12 Şubat 2012 Pazar

Anatomik Sensörler

     Şu hayatta kendi düşüncelerinin sahibi olması gerek insanların. Kendi aklına ve mantığına göre hareket edebilecek cesareti bulabilmeli içinde. Sürü psikolojisinin en uzak köşesinde bir yer edinmeli kendine. Kendisi olması gerek sadece, kendisi gibi davranabilmek.


     İnsanların da anatomisinde bir sensör olsa keşke. Ona göre davranış analizi yapsak falan. Dıtdıtlasa bildiğin yanına geldiğinde. Maskeler de akıp gitse insanların ruhundan. O afilli makyajlarının hepsi yağmur yağmışçasına bozulsa da nü hissetseler kendilerini kalabalıklar ortasında. Belki dünya daha pembeliklere boğulur o zaman, hayaller diyarımın safi haline.


     Ya da alarm kurabilsek biz de his dünyamızın kapısının önüne.

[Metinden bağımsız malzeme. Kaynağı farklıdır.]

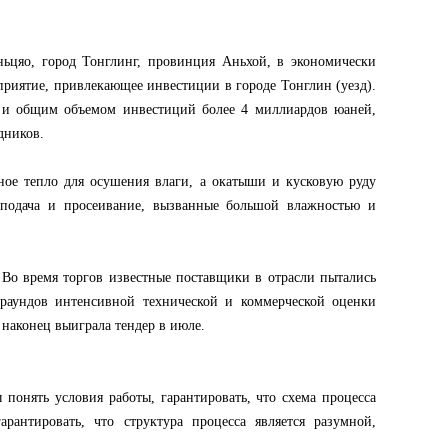
ньцяо, город Тонглинг, провинция Аньхой, в экономически
риятие, привлекающее инвестиции в городе Тонглин (уезд).
 и общим объемом инвестиций более 4 миллиардов юаней,
дников.
ное тепло для осушения влаги, а окатыши и кусковую руду
 подача и просеивание, вызванные большой влажностью и
 Во время торгов известные поставщики в отрасли пытались
3 раундов интенсивной технической и коммерческой оценки
наконец выиграла тендер в июле.
понять условия работы, гарантировать, что схема процесса
рантировать, что структура процесса является разумной,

Sırf his dünyası da değil, hayatımızın giriş kapısının en görünebilir kısmına. İstediğimizi soksak içeriye veyahut çıkmasını istemediklerimiz de çıkamasa. Ya da yasaklanmış biri geldiğinde kapının önüne, alarm çalmaya başlasa ve kapatsa bütün kapıları. Kaçmaya çalışanlar da olursa jargonuyla def etse onları hemen. Ama benim yanıma getirip önce onları. Hatta bir bekçi de koysak başına. O bekçi de nuriler olsa, Hasan Sabbah gibi biz de kendi cennetimizi kursak ya. - Cennetin anahtarı cinnetimin içinde saklı. Cinnetim de cehennemin içine gizlenmiş. Cennetimle cehennemim kesişmiş yani bir yerde, arafta takıla takıla sıkıldım be ben de. - 


     Herkesin içinde gizlidir bir parça melek veya bir tutam şeytan. Filmlerdeki gibi omuzlarımıza konmuş olmasa da zihnimizin en kuytu limanlarına sığınmışlardır onlar. Gemileriyle dalgalandırırlar ruhumuzu. Misal; melek Jack Sparrow iken şeytan da Davy Jones olabilir. Ama şeytan Jack olarak gelirse, o bana daha sempatik gelebilir. O yüzden en iyisi sensör. Dıtdıtlasın durmadan. Ama çalar saatin dıtdıtlamasının sinir bozuculuğuyla değil. Rahatlatıcı bir tınıyla. " Datdiridatlasa " hatta. Biz de kafamıza göre seçsek arada. Bazen şeytanı seçeriz belki, bazen de meleği. Bazen melekleşirdik bir yerde, bazen de şeytanlaşırdık.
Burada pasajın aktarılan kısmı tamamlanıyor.